Boston’s New Urban Mechanics is this kind of approach.
https://www.boston.gov/departments/new-urban-mechanics
They web site says, “We work across departments and communities to explore, experiment, and evaluate new approaches to government and civic life.” They have done a great job simplifying government web forms, improving web pages, experimenting with new community outreach, and releasing open data.
I was originally skeptical they could pull it off in Boston, but this group has really changed, among other things, the digital face of the city.
If anyone wants to see a completely dysfunctional municipal website when it comes to presenting even the most basic information (forget about allowing for any type of data parsing), then take a look at Needham’s – absolutely laughable. It’s a dream product for the three or four autocratic bozos on the Needham Select Board because it allows them to get away with anything and everything and have zero accountability. But of course it’s par for the course when dealing with any of the towns outside of 128.

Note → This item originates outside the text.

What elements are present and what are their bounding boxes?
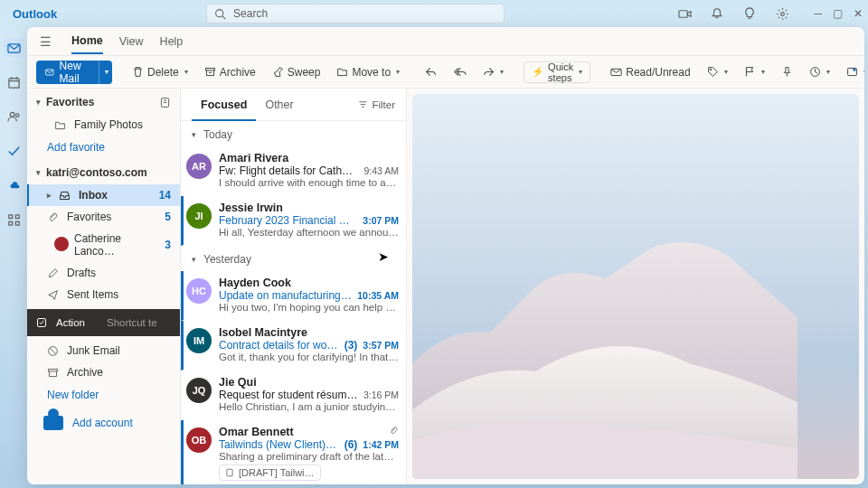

BTW There have been car crashes into Cheesecake Brook? When I search that term, I mostly get stories about a woman crashing her ex-boyfriend’s date at the Cheesecake Factory.
@Mike Halle,
A couple of thoughts continuing with the example of crash reports. First a minor point – from my small random sampling and experience, the police reports do reflect when a driver has been cited for a traffic violation. This information is contained in the officer’s narrative. They do not, as you noted, reference any follow up concerning any such citation.
The greater point which I think one should consider in evaluating the utility of this information is that these reports are limited to those crashes where the police have responded to the scene. Many collisions occur which do not require police presence. In some instances, vehicle operators file the required operator’s report with the Mass. RMV and local police. In others, no paperwork is generated. Thus, I would think that anyone seeking to analyze this data would need to weigh that it reflects only a subset of crash data (when police responded) and does not reflect all crash data.
I can certainly support making data more useable and accessible. I think that some forms of information are more amenable to synthesis in a spreadsheet type format (date, time, location, GPS coordinates) whilst other data (the narrative) are less so.
And I think this thread title contains a bit of a misnomer because it suggests a lack of transparency when in actuality it seems from the comments here not to be a matter of availability (substantive ) but the form in which the data is available. But I think there is a saying in architecture that form follows function, and I can embrace functional improvements.